#81- Greg Maddux, SP5

maddux_plaque

Year Inducted: 2014 (BBWAA, ballot #1, 555/571)

Score: 27347

How great does a player have to be to have a stat named for him?  Nolan Ryan threw seven no-hitters, but a no-hitter isn’t called a “Ryan”.  Roger Clemens had two 20-strikeout games, but that occurrence isn’t called a “Clemens” either.  And yet, rather colloquially, when a pitcher throws a complete game shutout with fewer than 100 pitches, he is credited with a “Maddux”.  It’s named for when Atlanta Braves ace Greg Maddux threw such a gem against the Orioles in 1998, and one that he did 13 times in his illustrious career.

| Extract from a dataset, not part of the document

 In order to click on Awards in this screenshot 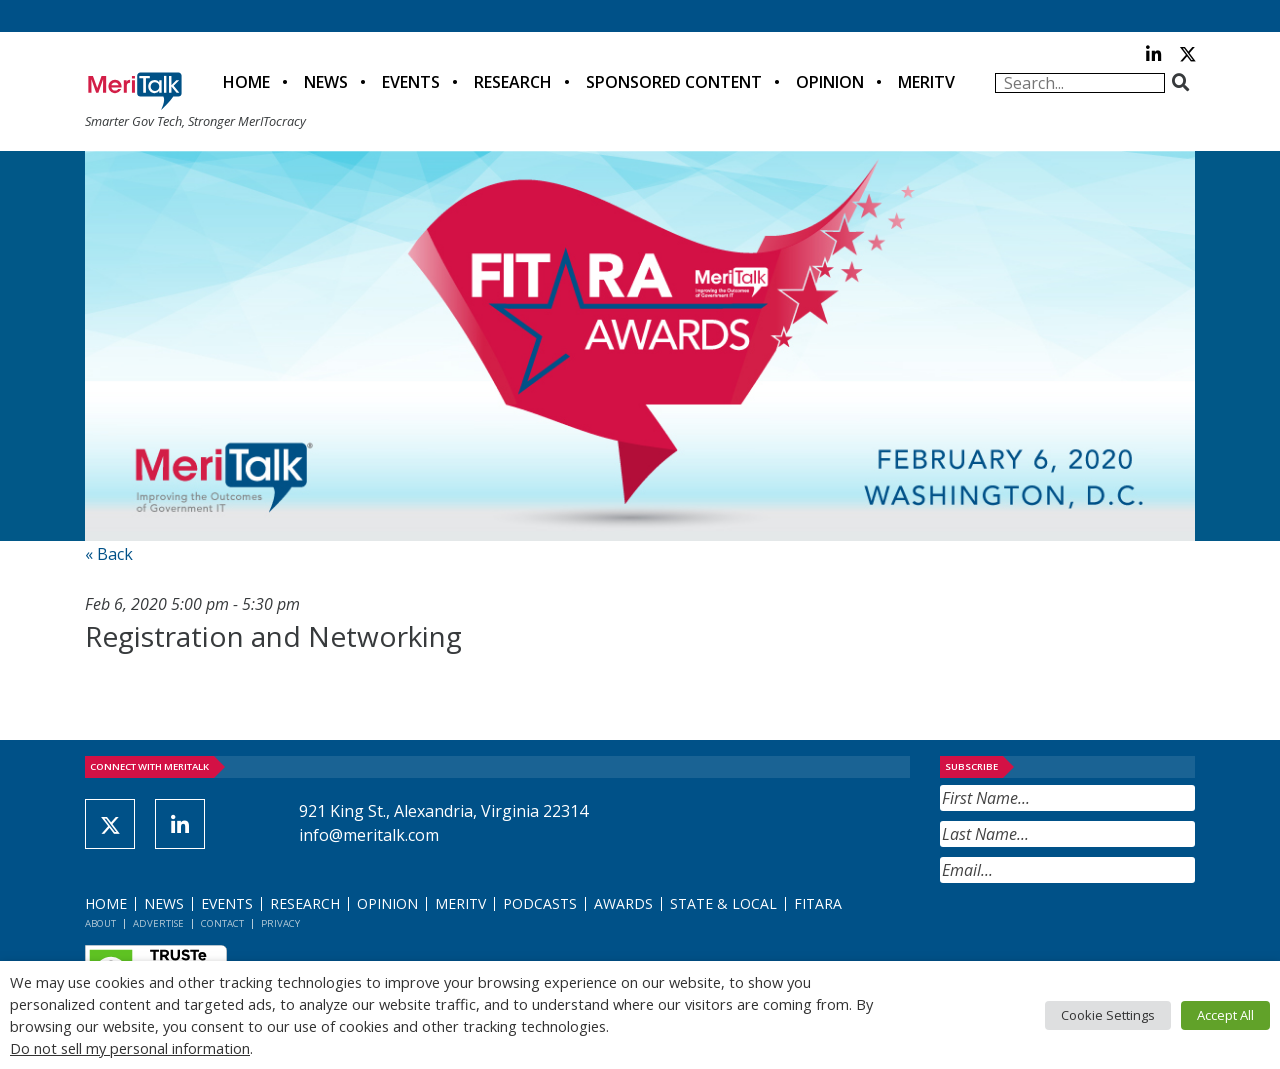 , I will do `click(623, 903)`.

Along with a total of 13 Madduxes (Madduci?) in his career, Maddux carved out a resume that few could match during his career.  While pitching in 23 years with the Braves, Cubs and other teams, Maddux developed a reputation as a control artist with so much movement on the ball that it was mystifying he could pinpoint it the way he did.  In his 5008 innings, Maddux struck out 3371 batters against only 999 walks.  Maddux walked less than 2 batters every 9 innings in his career, which is insane.  Equally insane was his home run rate.  Most pitchers that don’t walk batters get burned by the homer since they come right after hitters.  Maddux, in the height of the steroid era, gave up 0.6 homers every 9 innings, inflated a lot due to a decline phase towards the end of his career.  And he wasn’t a power pitcher, relying mostly on what was possibly the best changeup and two-seam fastball ever to baffle hitters with movement.

That pitching movement led Maddux to glory.  He won 355 games, one more than anyone who pitched entirely after WWII (Clemens had 354).  He had an ERA- of 76, an FIP- of 78, 122.8 RA9-WAR and 116.7 fWAR.  Clemens probably holds the title of best pitcher of that era, but Maddux was pretty close.  The only thing holding him back is a fairly long decline phase.  The last six years of his career saw him put up an ERA above 4.00, a HR rate of 1.0 per 9 innings and a 3.97 FIP.  Solid numbers, especially given the environment, but not nearly the dominance that he had displayed for the prior 17 seasons.  Even with his decline accounted for, Maddux pitched better than practically everyone else on the planet for more than a decade.

And yet, with all of that said, Maddux didn’t receive a unanimous selection.  16 writers left Maddux off their ballots for whatever reason.  This was the first year of a big outcry to reform the voting regulations, and to their credit the BBWAA has made great strides to improve balloting.  It isn’t perfect yet, but it’s getting there.